EoD said:
As someone who has a similar trigger I'll explain it like this.
I don't ACTUALLY feel what is happening, however I get a phantom sensation that makes me think of whatever was said.
For example, if the person who gave me the trigger says she hugs me in italics, I feel a sensation around my arms and chest, that makes me THINK of being hugged.
Another example is she said she rubbed her nose against mine, and my nose twitched in response.

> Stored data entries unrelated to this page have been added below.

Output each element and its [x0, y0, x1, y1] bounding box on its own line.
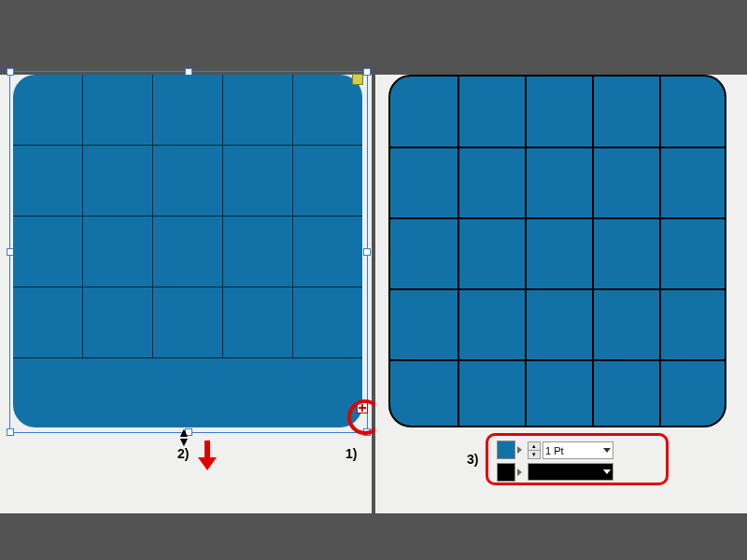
out-port-icon[interactable] — [357, 402, 368, 413]
control-strip: ▴ ▾ 1 Pt — [497, 441, 613, 482]
artboard-left[interactable]: ▲ ▼ 1) 2) — [0, 75, 372, 513]
stroke-weight-up[interactable]: ▴ — [529, 442, 540, 451]
stroke-swatch-flyout-icon[interactable] — [517, 469, 522, 476]
stroke-weight-stepper[interactable]: ▴ ▾ — [528, 441, 541, 459]
table-object-left[interactable] — [13, 75, 362, 427]
resize-handle-bl[interactable] — [7, 428, 14, 436]
annotation-label-step1: 1) — [345, 446, 357, 461]
stroke-weight-combo[interactable]: 1 Pt — [543, 441, 613, 459]
resize-handle-tr[interactable] — [363, 68, 371, 76]
document-window: ▲ ▼ 1) 2) — [0, 75, 747, 513]
table-corner-control[interactable] — [352, 74, 363, 85]
resize-handle-bm[interactable] — [185, 428, 192, 436]
resize-handle-br[interactable] — [363, 428, 371, 436]
dropdown-icon — [603, 469, 611, 474]
dropdown-icon — [603, 448, 611, 453]
stroke-style-combo[interactable] — [528, 463, 613, 481]
fill-swatch-flyout-icon[interactable] — [517, 446, 522, 454]
resize-cursor-icon: ▲ ▼ — [177, 427, 190, 446]
resize-handle-tl[interactable] — [7, 68, 14, 76]
stroke-swatch[interactable] — [497, 463, 515, 482]
stroke-weight-down[interactable]: ▾ — [529, 451, 540, 458]
annotation-arrow-step2 — [198, 441, 217, 470]
fill-swatch[interactable] — [497, 441, 515, 459]
artboard-right[interactable]: ▴ ▾ 1 Pt 3) — [375, 75, 747, 513]
table-object-right[interactable] — [388, 75, 726, 427]
stroke-weight-value: 1 Pt — [545, 445, 564, 456]
annotation-label-step3: 3) — [467, 452, 478, 467]
resize-handle-rm[interactable] — [363, 248, 371, 256]
annotation-label-step2: 2) — [177, 446, 189, 461]
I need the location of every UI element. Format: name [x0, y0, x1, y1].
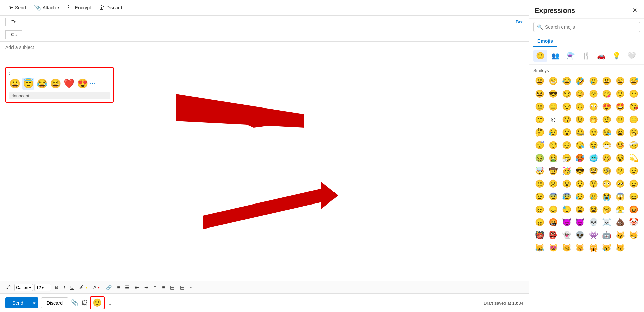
emoji-cell[interactable]: 😻 — [547, 242, 560, 254]
to-label[interactable]: To — [5, 18, 22, 26]
emoji-cell[interactable]: 😧 — [533, 191, 546, 203]
emoji-cell[interactable]: 😁 — [547, 75, 560, 87]
cat-food[interactable]: 🍴 — [579, 50, 593, 62]
emoji-cell[interactable]: 🥲 — [587, 75, 600, 87]
cc-label[interactable]: Cc — [5, 30, 22, 39]
clear-format-button[interactable]: 🖍 — [4, 283, 13, 291]
emoji-cell[interactable]: ☠️ — [600, 216, 613, 229]
emoji-cell[interactable]: 😀 — [533, 75, 546, 87]
align-left-button[interactable]: ≡ — [115, 283, 122, 291]
emoji-cell[interactable]: 😳 — [600, 178, 613, 190]
emoji-cell[interactable]: 🤖 — [600, 229, 613, 241]
emoji-cell[interactable]: 🤨 — [600, 114, 613, 126]
emoji-joy[interactable]: 😂 — [36, 78, 48, 90]
emoji-cell[interactable]: 😩 — [574, 203, 586, 216]
emoji-cell[interactable]: 💀 — [587, 216, 600, 229]
emoji-cell[interactable]: 🤬 — [547, 216, 560, 229]
emoji-cell[interactable]: 😡 — [627, 203, 640, 216]
emoji-cell[interactable]: 😅 — [627, 75, 640, 87]
emoji-cell[interactable]: 😼 — [560, 242, 573, 254]
emoji-cell[interactable]: 😲 — [587, 178, 600, 190]
emoji-cell[interactable]: 😥 — [547, 126, 560, 139]
emoji-cell[interactable]: 🥳 — [560, 165, 573, 177]
emoji-cell[interactable]: 😯 — [587, 126, 600, 139]
emoji-cell[interactable]: 😑 — [627, 114, 640, 126]
emoji-cell[interactable]: 🤢 — [533, 152, 546, 164]
send-button[interactable]: ➤ Send — [5, 3, 29, 13]
emoji-cell[interactable]: 🤯 — [533, 165, 546, 177]
emoji-cell[interactable]: 👹 — [533, 229, 546, 241]
emoji-cell[interactable]: 🥺 — [614, 178, 627, 190]
emoji-innocent[interactable]: 😇 — [22, 78, 34, 90]
emoji-cell[interactable]: 🤩 — [614, 101, 627, 113]
emoji-cell[interactable]: 🤭 — [587, 114, 600, 126]
align-right-button[interactable]: ▤ — [168, 283, 177, 291]
font-selector[interactable]: Calibri ▾ — [14, 284, 33, 291]
emoji-cell[interactable]: 😪 — [574, 139, 586, 151]
emoji-cell[interactable]: 😎 — [547, 88, 560, 100]
emoji-cell[interactable]: 😒 — [560, 101, 573, 113]
decrease-indent-button[interactable]: ⇤ — [133, 283, 141, 291]
bcc-button[interactable]: Bcc — [516, 19, 523, 24]
emoji-cell[interactable]: 🙁 — [533, 178, 546, 190]
emoji-cell[interactable]: 😢 — [587, 191, 600, 203]
emoji-cell[interactable]: 💩 — [614, 216, 627, 229]
emoji-cell[interactable]: 🤓 — [587, 165, 600, 177]
emoji-cell[interactable]: 😉 — [574, 114, 586, 126]
emoji-cell[interactable]: 👻 — [560, 229, 573, 241]
cat-smiley[interactable]: 🙂 — [533, 50, 547, 62]
discard-button[interactable]: 🗑 Discard — [96, 3, 125, 13]
emoji-cell[interactable]: 😶 — [627, 88, 640, 100]
font-color-button[interactable]: A▼ — [91, 283, 102, 291]
emoji-cell[interactable]: 😕 — [614, 165, 627, 177]
encrypt-button[interactable]: 🛡 Encrypt — [64, 3, 94, 13]
emoji-cell[interactable]: 👽 — [574, 229, 586, 241]
emoji-cell[interactable]: 😊 — [574, 88, 586, 100]
emoji-cell[interactable]: 😋 — [600, 88, 613, 100]
emoji-cell[interactable]: 😘 — [627, 101, 640, 113]
emoji-cell[interactable]: 😞 — [547, 203, 560, 216]
emoji-cell[interactable]: 😐 — [533, 101, 546, 113]
attach-bottom-button[interactable]: 📎 — [71, 299, 78, 307]
emoji-cell[interactable]: 😯 — [574, 178, 586, 190]
emoji-cell[interactable]: 😺 — [614, 229, 627, 241]
format-more-button[interactable]: ··· — [188, 283, 196, 291]
emoji-cell[interactable]: 👿 — [574, 216, 586, 229]
cat-transport[interactable]: 🚗 — [594, 50, 608, 62]
cat-symbols[interactable]: 💡 — [610, 50, 623, 62]
emoji-cell[interactable]: 😫 — [587, 203, 600, 216]
emoji-cell[interactable]: 🥵 — [574, 152, 586, 164]
emoji-cell[interactable]: 🤠 — [547, 165, 560, 177]
emoji-cell[interactable]: 👺 — [547, 229, 560, 241]
emoji-cell[interactable]: 😄 — [614, 75, 627, 87]
emoji-cell[interactable]: 🙂 — [614, 88, 627, 100]
emoji-cell[interactable]: 🧐 — [600, 165, 613, 177]
image-button[interactable]: 🖼 — [81, 299, 87, 307]
body-area[interactable]: : 😀 😇 😂 😆 ❤️ 😍 ··· :innocent: — [0, 53, 529, 281]
emoji-cell[interactable]: 😓 — [560, 203, 573, 216]
emoji-cell[interactable]: 🥱 — [600, 203, 613, 216]
font-size-selector[interactable]: 12 ▾ — [34, 284, 51, 291]
emoji-cell[interactable]: 😽 — [574, 242, 586, 254]
emoji-cell[interactable]: 😾 — [614, 242, 627, 254]
emoji-cell[interactable]: 😂 — [560, 75, 573, 87]
emoji-cell[interactable]: 😖 — [627, 191, 640, 203]
link-button[interactable]: 🔗 — [104, 283, 114, 291]
emoji-cell[interactable]: 😮 — [560, 126, 573, 139]
more-options-button[interactable]: ... — [127, 3, 138, 12]
attach-button[interactable]: 📎 Attach ▾ — [31, 3, 63, 13]
discard-bottom-button[interactable]: Discard — [41, 297, 68, 308]
emoji-cell[interactable]: 😵 — [614, 152, 627, 164]
emoji-cell[interactable]: 👾 — [587, 229, 600, 241]
emoji-cell[interactable]: 😗 — [533, 114, 546, 126]
emoji-cell[interactable]: 😔 — [560, 139, 573, 151]
emoji-cell[interactable]: 🤡 — [627, 216, 640, 229]
emoji-cell[interactable]: 😏 — [560, 88, 573, 100]
emoji-cell[interactable]: 😮 — [560, 178, 573, 190]
emoji-cell[interactable]: 😃 — [600, 75, 613, 87]
emoji-cell[interactable]: 😦 — [627, 178, 640, 190]
emoji-cell[interactable]: 😴 — [533, 139, 546, 151]
bottom-more-button[interactable]: ... — [107, 300, 111, 306]
highlight-button[interactable]: 🖊▼ — [77, 283, 90, 291]
emoji-cell[interactable]: 🤒 — [614, 139, 627, 151]
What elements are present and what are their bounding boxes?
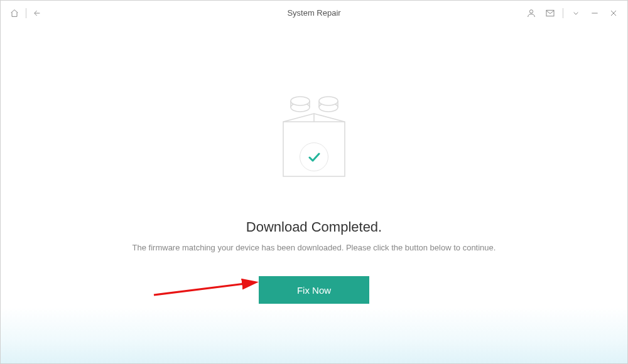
titlebar-right [525, 7, 620, 19]
svg-point-10 [319, 97, 338, 105]
svg-rect-1 [546, 10, 554, 16]
home-icon[interactable] [8, 7, 21, 19]
footer-gradient [1, 307, 627, 363]
window-title: System Repair [287, 8, 340, 18]
close-icon[interactable] [607, 7, 620, 19]
titlebar: System Repair [1, 1, 627, 26]
mail-icon[interactable] [544, 7, 556, 19]
checkmark-icon [300, 142, 328, 171]
titlebar-left [8, 7, 44, 19]
fix-now-button[interactable]: Fix Now [259, 276, 369, 304]
sub-text: The firmware matching your device has be… [133, 243, 496, 252]
separator [563, 8, 563, 18]
main-content: Download Completed. The firmware matchin… [1, 26, 627, 304]
svg-point-0 [529, 9, 533, 13]
user-icon[interactable] [525, 7, 538, 19]
headline-text: Download Completed. [246, 219, 382, 235]
back-icon[interactable] [31, 7, 44, 19]
minimize-icon[interactable] [588, 7, 601, 19]
svg-point-9 [291, 97, 310, 105]
firmware-box-illustration [264, 82, 364, 189]
chevron-down-icon[interactable] [570, 7, 582, 19]
separator [26, 8, 26, 18]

It's all mind over matter really.
I'm not sure I can understand your distinction between "feel" and "phantom sensation". As for my personal experience, one thing my partner has done is give me a trigger to make me believe I am in some public area. (Usually a bus or a store.) If he says that trigger. I will see those surroundings and those surroundings will be all I can register even if I open my eyes (which I usually can't because I'm embarrassed as hell). Kind of like when you dream, you see things, in the moment, those things are completely real, post fact, yes I can recognize "no I wasn't actually there and those things didn't happen." But in the moment I never would call myself personally aware that it is a "phantom sensation".
This is all me trying to understand what you're distinction between "phantom sensation" and "feel" is. Is the difference just if you are aware it isn't really happening? Much like how an amputee knows the sensation shouldn't be there in his amputated arm but it is?